LEWISTON, Idaho (AP) — The question isn’t why the chicken crossed the road, but why do you have to pay the poultry owner if you hit the wandering chicken with your vehicle?
To get to the other side of this issue, we have to look at Idaho’s open range law. Open range was put on the books in 1961 and hasn’t been significantly updated since. It allows ranchers some leeway if a fence breaks and cattle wander into a roadway and are hit by a vehicle. Under the law, the motorist is responsible for either treatment of the injured animal or paying the estimated cost of the cow if it is killed. The rancher is also immune from paying for damage to a vehicle if the crash happened on “open range.”
Open range comprises large tracts of land all across Idaho that are not cities, towns, villages or herd districts. Herd districts are county commission-approved lines often drawn around small communities designating the area not subject to open range. Open range applies to public and private land, the largest portion managed by the Bureau of Land Management and its permitted grazing lands. About 22 million acres of land is open range in the Gem State, and 80 percent of that is managed by government agencies, according to the Idaho Rangeland Resources Commission. Policing all those miles of fencing and making sure each post, wire and wood slat is secure would be nearly impossible.
Thus, open range law was born.
But the law is vague when it comes to what type of livestock is covered. The law specifically notes cattle as covered by open range. But it obliquely mentions “any domestic animal running on open range” as protected by the law.
So is a driver liable for hitting a goat on open range? How about a chicken? A cow dog? A barn cat?
Idaho Department of Agriculture spokeswoman Chanel Tewalt said there isn’t a list of animals that a rancher can be reimbursed for. But Tewalt said that livestock are decidedly covered in open range. That includes llamas, horses, goats, sheep, mules, donkeys and yes, chickens.
“The law says ‘any domestic animal,’ but it’s kind of up to discretion on things other than types of livestock,” Tewalt said.
Tewalt said she’d heard no anecdotes of motorists hitting a cow dog and the dog’s owner claiming compensation through open range. She thinks that particular example just hasn’t been challenged in court.
The case law on open range mostly discusses the boundaries of herd districts to open range or if resolutions created by county commissioners are enforceable. The question of what animals are covered by open range hasn’t been litigated.
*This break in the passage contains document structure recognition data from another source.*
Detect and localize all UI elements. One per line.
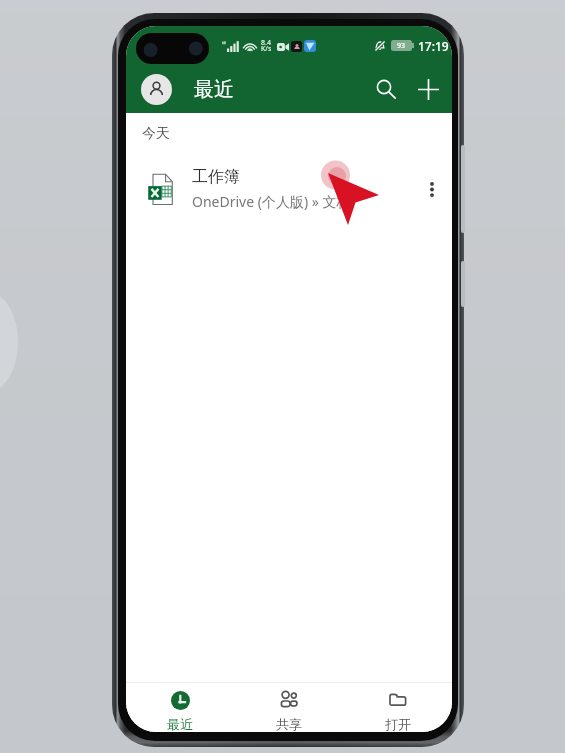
- button[interactable]: Account: [141, 74, 172, 105]
- staticText: 打开: [385, 716, 411, 732]
- button[interactable]: More options: [412, 169, 452, 209]
- staticText: K/s: [261, 44, 272, 54]
- staticText: 最近: [167, 716, 193, 732]
- staticText: 17:19: [418, 38, 449, 53]
- staticText: 最近: [194, 77, 234, 102]
- button[interactable]: Add: [408, 69, 448, 109]
- button[interactable]: 打开: [343, 683, 452, 732]
- staticText: 今天: [142, 125, 170, 143]
- staticText: 8.4: [261, 38, 271, 48]
- button[interactable]: 共享: [234, 683, 343, 732]
- staticText: 共享: [276, 716, 302, 732]
- button[interactable]: 工作簿: [126, 161, 452, 217]
- staticText: OneDrive (个人版) » 文档: [192, 192, 351, 211]
- staticText: 93: [397, 41, 406, 51]
- button[interactable]: Search: [366, 69, 406, 109]
- button[interactable]: 最近: [126, 683, 234, 732]
- staticText: 工作簿: [192, 167, 240, 187]
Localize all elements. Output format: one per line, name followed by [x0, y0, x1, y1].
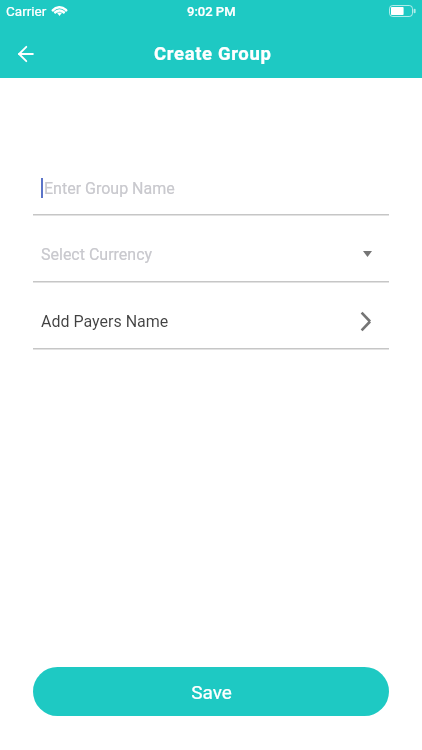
staticText: Create Group: [154, 43, 272, 65]
staticText: Add Payers Name: [41, 312, 169, 331]
staticText: Carrier: [6, 3, 47, 19]
button[interactable]: Select Currency: [33, 233, 389, 281]
staticText: Enter Group Name: [44, 179, 175, 198]
button[interactable]: Add Payers Name: [33, 300, 389, 348]
button[interactable]: Save: [33, 667, 389, 716]
staticText: Select Currency: [41, 245, 153, 264]
staticText: Save: [191, 681, 232, 703]
button[interactable]: Back: [4, 32, 48, 76]
button[interactable]: Enter Group Name: [33, 166, 389, 214]
staticText: 9:02 PM: [187, 4, 236, 19]
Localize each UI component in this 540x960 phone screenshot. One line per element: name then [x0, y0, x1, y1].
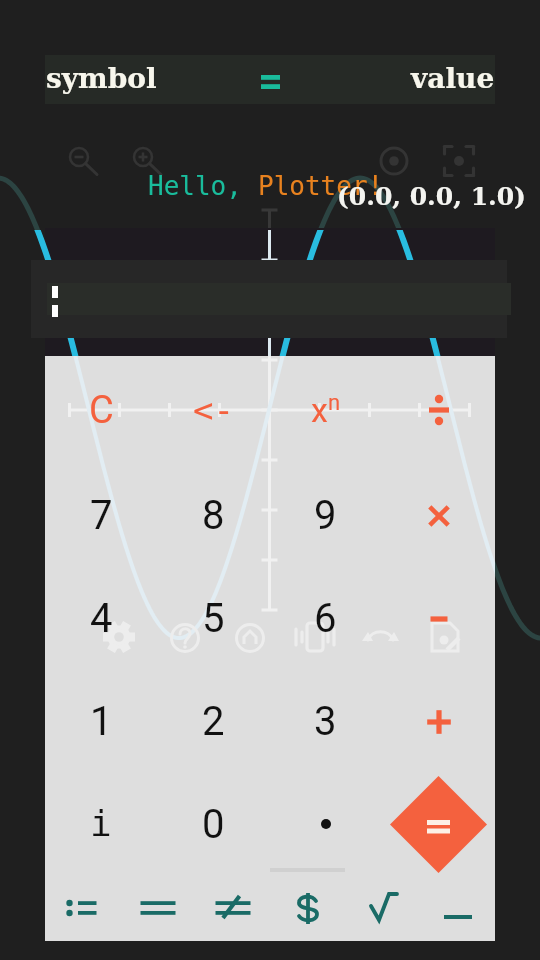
button[interactable]: 1 — [45, 670, 157, 773]
staticText: i — [90, 803, 112, 845]
staticText: 2 — [202, 698, 225, 745]
button[interactable]: assign — [45, 875, 120, 941]
other: Plus — [426, 709, 452, 735]
staticText: symbol — [46, 62, 157, 95]
button[interactable]: under — [420, 875, 495, 941]
button[interactable]: 4 — [45, 567, 157, 670]
button[interactable]: 0 — [157, 773, 269, 875]
staticText: <- — [193, 390, 234, 430]
staticText: 7 — [90, 492, 113, 539]
staticText: (0.0, 0.0, 1.0) — [337, 182, 526, 211]
staticText: 0 — [202, 801, 225, 848]
button[interactable]: neq — [195, 875, 270, 941]
button[interactable]: x — [269, 356, 382, 464]
staticText: x — [311, 390, 328, 430]
button[interactable]: Plus — [382, 670, 495, 773]
other: Divide — [424, 395, 454, 425]
button[interactable]: Equals — [382, 773, 495, 875]
button[interactable]: Minus — [382, 567, 495, 670]
button[interactable]: 9 — [269, 464, 382, 567]
staticText: 4 — [90, 595, 113, 642]
button[interactable]: Zoom out — [56, 136, 102, 182]
button[interactable] — [31, 260, 507, 338]
button[interactable]: Divide — [382, 356, 495, 464]
staticText: 5 — [202, 595, 225, 642]
button[interactable]: 5 — [157, 567, 269, 670]
other: Equals — [390, 776, 487, 873]
button[interactable]: dollar — [270, 875, 345, 941]
button[interactable]: Record — [371, 138, 417, 184]
staticText: 3 — [314, 698, 337, 745]
staticText: 1 — [90, 698, 113, 745]
button[interactable]: 3 — [269, 670, 382, 773]
button[interactable] — [269, 773, 382, 875]
button[interactable]: Multiply — [382, 464, 495, 567]
button[interactable]: Zoom in — [120, 136, 166, 182]
staticText: 8 — [202, 492, 225, 539]
button[interactable]: 8 — [157, 464, 269, 567]
staticText: 9 — [314, 492, 337, 539]
staticText: n — [328, 390, 341, 416]
button[interactable]: C — [45, 356, 157, 464]
button[interactable]: sqrt — [345, 875, 420, 941]
staticText: 6 — [314, 595, 337, 642]
other: Multiply — [427, 504, 451, 528]
staticText: value — [411, 62, 495, 95]
button[interactable]: 7 — [45, 464, 157, 567]
staticText: Hello, — [148, 171, 258, 201]
staticText: Plotter! — [258, 171, 384, 201]
button[interactable]: eq — [120, 875, 195, 941]
button[interactable]: <- — [157, 356, 269, 464]
button[interactable]: symbol — [45, 55, 495, 104]
staticText: C — [89, 388, 114, 433]
button[interactable]: Fit to screen — [436, 138, 482, 184]
button[interactable]: 6 — [269, 567, 382, 670]
button[interactable]: 2 — [157, 670, 269, 773]
other: Minus — [428, 608, 450, 630]
button[interactable]: i — [45, 773, 157, 875]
Distinct from open range, but still an interesting question, is if an animal killed by a motorist can be harvested for meat. Idaho allows for roadkill to be salvaged as long as it’s wildlife and not a protected species. But what about a cow?
If you break it you buy it, but can you get a steak out of your mistake?
Idaho Rangeland Commission Executive Director Gretchen Hyde said perhaps if the cattle owner offered to sell. But at the point a motorist has killed a cow on open range, the motorist is already paying for the loss to the farmer.
“There is a liability,” Hyde said. “Maybe they can purchase it if the owner is willing.”
Tewalt hastened to agree, but said it’s another question that hasn’t been litigated.
“I don’t know that you can’t,” she said.